Мы сосредоточивали наше внимание до сих пор главным образом на попытке выяснить, какие данные мы имеем для знания о существующем. Какие во вселенной существуют вещи, которые известны нам благодаря нашему с ними знакомству? До сих пор наш ответ состоял в том, что мы знакомы с чувственными данными и, вероятно, с нашим "Я".
Мы знаем про существование как того, так и другого. И мы знаем, что прошлые чувственные данные, воспроизводимые памятью, существовали в прошлом. Это знание и составляет все те данные, которыми мы располагаем. •

Но если мы хотим сделать выводы из этих данных, если мы хотим познать существование материи, других людей, прошлого, выходящего за границы нашей личной памяти, или же будущего, то мы должны знать определенные общие принципы, при помощи которых можно было бы сделать эти выводы. Мы должны знать, что существование одного определенного явления, А, является знаком существования другого явления, В, одновременно с ним, или раньше, или позже, как, например, удар грома является знаком предшествовавшей ему молнии. Если это нам неизвестно, то мы не можем расширить наше знание за пределы нашего частного опыта; и область, ограниченная этими пределами, как мы видели, очень мала.

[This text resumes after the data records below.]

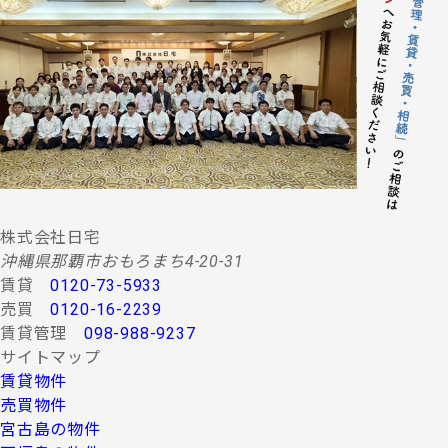
他取り決め事項の履行に必要な範囲における利用
並びに当社及び当社グループ会社（アパマンショ
ップ本部及び加盟企業を含む：以下同じ）が提供
する情報・サービスの提供。
(２) 当社グループ会社によるコンサルティング、調査
等に関する契約その他取り決め事項の履行に必要
な範囲における利用並びに情報・サービスの提
供。
(３) 当社グループ会社における広告・宣伝、その他当
社グループ会社より発送されるダイレクトメール
又は、Ｅ-mail、Ｗｅｂサイト等を利用した情報サ
ービスの提供。
株式会社日宅
(４) 当社グループ会社が行う顧客動向調査、市場調
沖縄県那覇市おもろまち4-20-31
査、商品開発等の分析データ並びに広告反響等の
賃貸
0120-73-5933
各種調査。
売買
0120-16-2239
(５) 前各項に定める利用目的の達成に必要な範囲にお
賃貸管理
098-988-9237
ける個人情報の第三者提供。
サイトマップ
４.お客様の個人情報の第三者への提供
賃貸物件
第三者への提供にあたっては、機密保持のために必要な
売買物件
措置を講じます。なお、上記利用目的の達成に必要な範
宮古島の物件
囲内において業務委託先に情報を提供する場合など、法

Вопрос, который нам теперь предстоит рассмотреть: возможно ли такое расширение, и если да, то каким образом?

Приведем для выяснения этого вопроса пример, не вызывающий ни у кого сомнения. Мы все убеждены, что солнце взойдет завтра утром. Почему? Является ли это убеждение слепым выводом из прошлого опыта или оно может быть оправдано как разумное убеждение? Доволь но трудно найти текст, основываясь на котором можно было бы сказать, разумно или нет убеждение такого рода, но мы можем, по крайней мере, установить, каковы re общие соображения, которые признаются достаточными, чтобы оправдать как суждение о том, что завтра утром взойдет солнце, так и ряд аналогичных суждений, лежащих в основе нашей повседневной жизни.

Само собой понятно, что если нас спросят, почему мы уверены, что солнце взойдет завтра, то мы ответим: "Потому что оно всегда всходило каждый день".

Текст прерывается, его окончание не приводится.